Censo contou 1,6 milhão de indígenas no Brasil
Dados publicados pelo IBGE, nessa segunda-feira, mostram que o Brasil tem mais de 1,6 milhão de indígenas. Isso engloba pessoas que responderam ser da cor ou raça indígena ou que se consideram indígenas.
O número corresponde a 0,85% da população residente no Brasil. Dos 5.570 municípios brasileiros, a maioria (4.480) tem, ao menos, um morador indígena.
A demógrafa e antropóloga Marta Azevedo, que faz parte da Comissão Consultiva do Censo 2022, destaca que houve mudanças metodológicas da pesquisa em relação aos povos indígenas. Segundo ela, a consulta livre, prévia e informada dos povos permitiu que o instituto formulasse uma melhor definição de conceitos como “o que é um indígena” e “o que é uma localidade indígena”, um avanço em relação ao Censo anterior.
“Também houve um refinamento da malha digitalizada dos setores censitários com as terras indígenas. Ou seja, o perímetro dos setores censitários do IBGE está ‘casando’ com a área das terras indígenas declarada pelo Ministério da Justiça”, explica Azevedo, que já foi presidente da Funai. De acordo com a demógrafa, isso não ocorreu em 2010, e é possível que um mesmo setor censitário da pesquisa anterior incluísse um pedaço de terra indígena e uma fazenda, por exemplo. Além disso, ela aponta que é difícil comparar as duas pesquisas porque, em 2010, houve muita imputação — quando se aumenta a amostragem disponível —, já que o IBGE não conseguiu visitar todas as aldeias.
O antropólogo Tiago Moreira dos Santos, que é analista de Desenvolvimento e Pesquisa do Instituto Socioambiental (ISA), também ressalta a dificuldade de comparação entre os dois levantamentos do IBGE. Segundo ele, por conta dos problemas logísticos da pesquisa da época, parte dos dados do Censo de 2010 sequer foram inseridos no banco de dados do ISA. Em especial, estão relacionados a terras que não estavam com o processo de demarcação concluídos e não tinham passado pela desintrusão de não indígenas.
Sobre o crescimento da população indígena captado pelo IBGE, Moreira destaca: “É um crescimento que se dá, também, pelo instituto conseguir mapear a presença de pessoas indígenas em vários contextos. E a gente vê essa emergência indígena [no sentido de emergir] apesar do contexto bastante anti-indígena dos últimos anos”, avalia.
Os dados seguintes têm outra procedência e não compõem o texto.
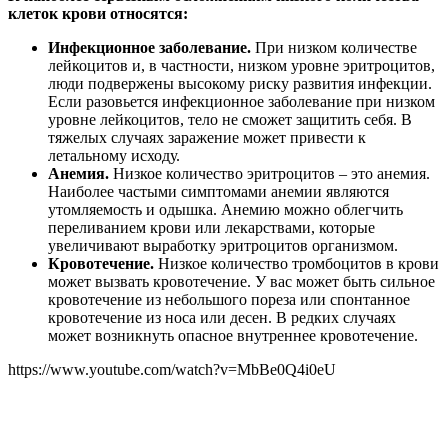
клеток крови относятся:
Инфекционное заболевание.
При низком количестве
лейкоцитов и, в частности, низком уровне эритроцитов,
люди подвержены высокому риску развития инфекции.
Если разовьется инфекционное заболевание при низком
уровне лейкоцитов, тело не сможет защитить себя. В
тяжелых случаях заражение может привести к
летальному исходу.
Анемия.
Низкое количество эритроцитов – это анемия.
Наиболее частыми симптомами анемии являются
утомляемость и одышка. Анемию можно облегчить
переливанием крови или лекарствами, которые
увеличивают выработку эритроцитов организмом.
Кровотечение.
Низкое количество тромбоцитов в крови
может вызвать кровотечение. У вас может быть сильное
кровотечение из небольшого пореза или спонтанное
кровотечение из носа или десен. В редких случаях
может возникнуть опасное внутреннее кровотечение.
https://www.youtube.com/watch?v=MbBe0Q4i0eU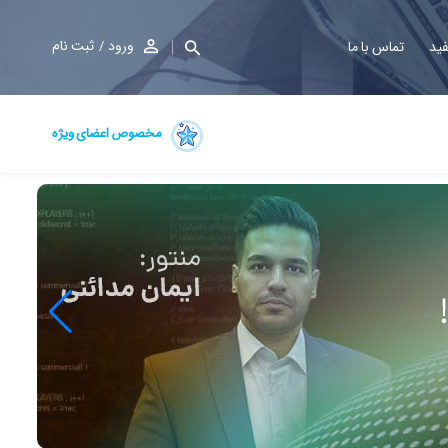
ورود
ثبت نام
فید
تماس با ما
مخصوص اعضای ویژه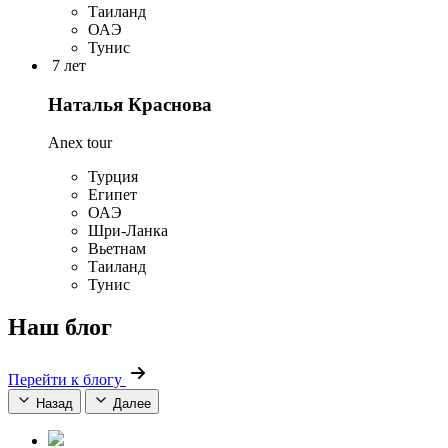
Таиланд
ОАЭ
Тунис
7 лет
Наталья Краснова
Anex tour
Турция
Египет
ОАЭ
Шри-Ланка
Вьетнам
Таиланд
Тунис
Наш блог
Перейти к блогу
Назад
Далее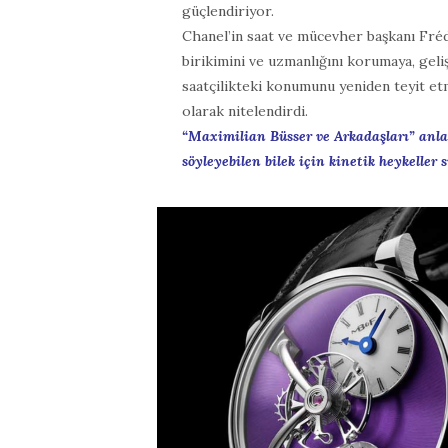
güçlendiriyor.
Chanel’in saat ve mücevher başkanı Fré
birikimini ve uzmanlığını korumaya, gel
saatçilikteki konumunu yeniden teyit etm
olarak nitelendirdi.
“Maximilian Büsser ve Arkadaşları” anl
söyleyebilen bilek için kinetik heykeller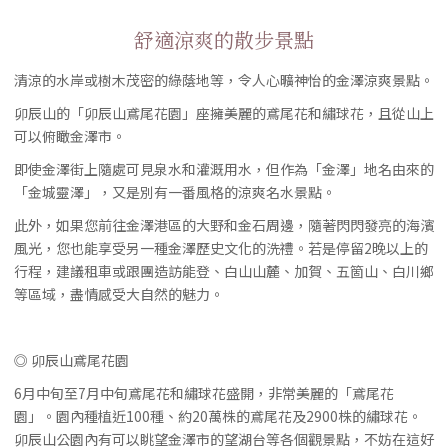
舒適涼爽的散步景點
清涼的水岸或樹木茂密的綠蔭地等，令人心曠神怡的金澤涼爽景點。
卯辰山的「卯辰山鳶尾花園」座擁美麗的鳶尾花和繡球花，且從山上
可以俯瞰金澤市。
即使金澤街上隨處可見泉水和灌溉用水，但作為「金澤」地名由來的
「金城靈澤」，又是別有一番風格的涼爽名水景點。
此外，如果您前往金澤港區的大野和金石周邊，隨著閃閃發亮的海濱
風光，您也能享受另一種金澤歷史文化的洗禮。若是停留2晚以上的
行程，建議租車或跟團造訪能登、白山山麓、加賀、五箇山、白川鄉
等區域，盡情感受大自然的魅力。
◎ 卯辰山鳶尾花園
6月中旬至7月中旬鳶尾花和繡球花盛開，非常美麗的「鳶尾花
園」。園內種植近100種、約20萬株的鳶尾花及2900株的繡球花。
卯辰山公園內有可以眺望金澤市的望湖台等各個觀景點，不妨在這好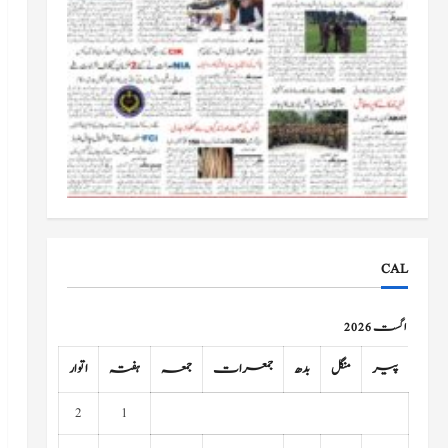
CAL
اگست 2026
پیر
منگل
بدھ
جمعرات
جمعہ
ہفتہ
اتوار
2
1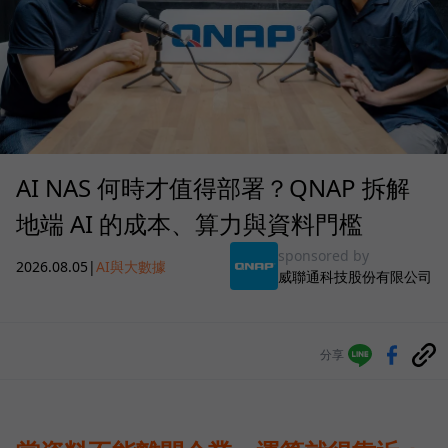
AI NAS 何時才值得部署？QNAP 拆解
地端 AI 的成本、算力與資料門檻
sponsored by
2026.08.05
|
AI與大數據
威聯通科技股份有限公司
分享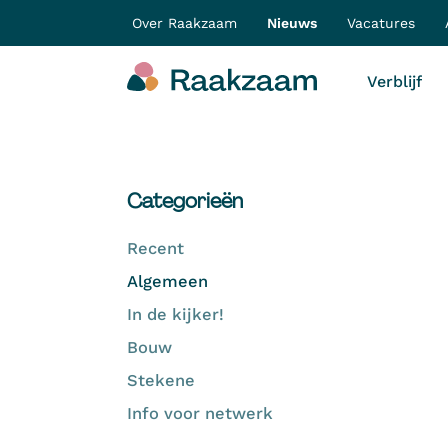
Over Raakzaam
Nieuws
Vacatures
Verblijf
Categorieën
Recent
Algemeen
In de kijker!
Bouw
Stekene
Info voor netwerk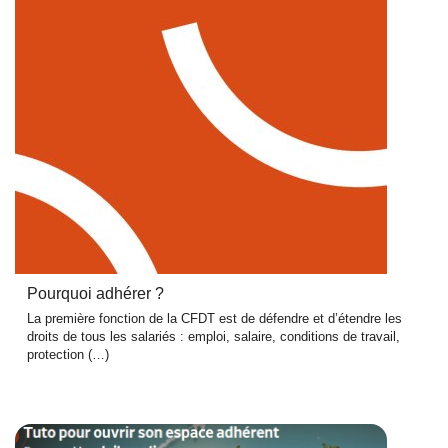
Pourquoi adhérer ?
La première fonction de la CFDT est de défendre et d’étendre les
droits de tous les salariés : emploi, salaire, conditions de travail,
protection (…)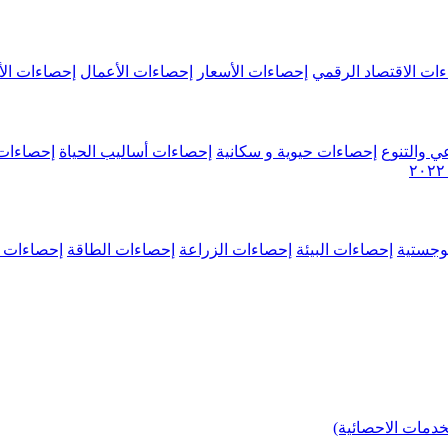
ات الاقتصاد الرقمي
إحصاءات الأسعار
إحصاءات الأعمال
إحصاءات الأ
ي والتنوع
إحصاءات حيوية و سكانية
إحصاءات أساليب الحياة
إحصاءات 
وجستية
إحصاءات البيئة
إحصاءات الزراعة
إحصاءات الطاقة
إحصاءات م
خدمات الاحصائية)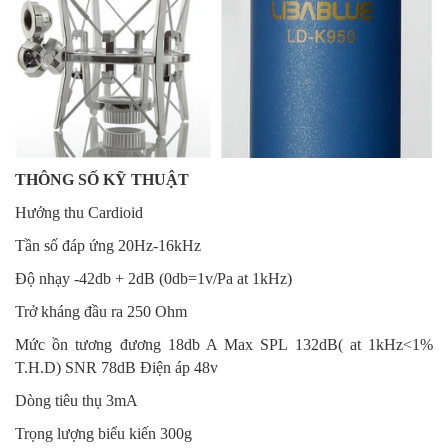
THÔNG SỐ KỸ THUẬT
Hướng thu Cardioid
Tần số đáp ứng 20Hz-16kHz
Độ nhạy -42db + 2dB (0db=1v/Pa at 1kHz)
Trở kháng đầu ra 250 Ohm
Mức ồn tương đương 18db A Max SPL 132dB( at 1kHz<1%
T.H.D) SNR 78dB Điện áp 48v
Dòng tiêu thụ 3mA
Trọng lượng biểu kiến 300g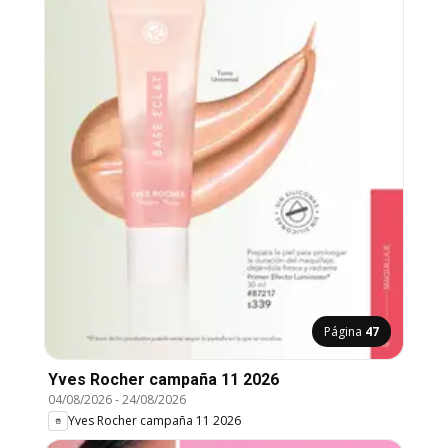
Página
47
Yves Rocher campaña 11 2026
04/08/2026
-
24/08/2026
Yves Rocher campaña 11 2026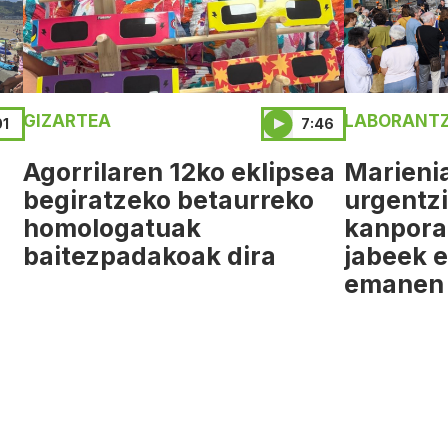
GIZARTEA
LABORANTZ
01
7:46
Agorrilaren 12ko eklipsea
Marieni
a
begiratzeko betaurreko
urgentz
homologatuak
kanpora
baitezpadakoak dira
jabeek e
emanen 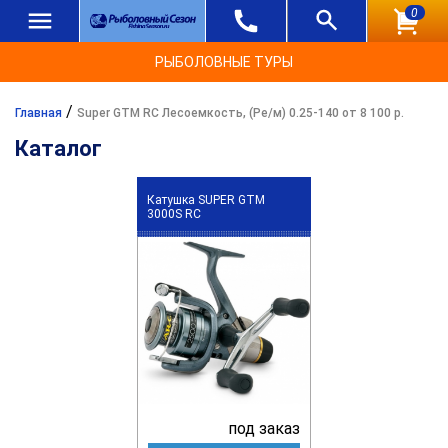
0
РЫБОЛОВНЫЕ ТУРЫ
/
Главная
Super GTM RC Лесоемкость, (Ре/м) 0.25-140 от 8 100 р.
Каталог
Катушка SUPER GTM
3000S RC
под заказ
De acordo com Fernando Damasco, gerente de Territórios Tradicionais e Áreas Protegidas da Diretoria de Geociências do IBGE, o mapeamento da população indígena pelo órgão estatístico “é um dado que, efetivamente, pode mudar o curso da atenção estatal aos povos indígenas”. Segundo ele, o Censo pode ajudar as instituições que trabalham com essa população, como a Fundação Nacional dos Povos Indígenas e a Secretaria de Saúde Indígena (Sesai), para orientar as suas ações e dimensionar a aplicação de recursos públicos.
Sobre o marco temporal
O marco temporal, tese abraçada por ruralistas, está em análise pelo Supremo Tribunal Federal (STF). O Tribunal está julgando um caso de repercussão geral para decidir se esse entendimento é constitucional e aplicável para todos os processos de demarcação.
Por enquanto, o placar está favorável aos indígenas, que tiveram votos contrários ao marco temporal do relator Edson Fachin e de Alexandre de Moraes, enquanto Nunes Marques divergiu. O julgamento está parado após pedido de vista de André Mendonça, que prometeu devolver o caso ao plenário antes da aposentadoria de Rosa Weber, que ocorrerá em outubro.
Paralelamente a isso, a Câmara dos Deputados aprovou, no final de maio, o Projeto de Lei 490/07, que institui o marco temporal na legislação brasileira, além de promover outras mudanças rechaçadas por lideranças indígenas. O projeto está em tramitação no Senado com o número 2.903/22 e deve ser apreciado na Comissão de Agricultura e Reforma Agrária nas próximas semanas.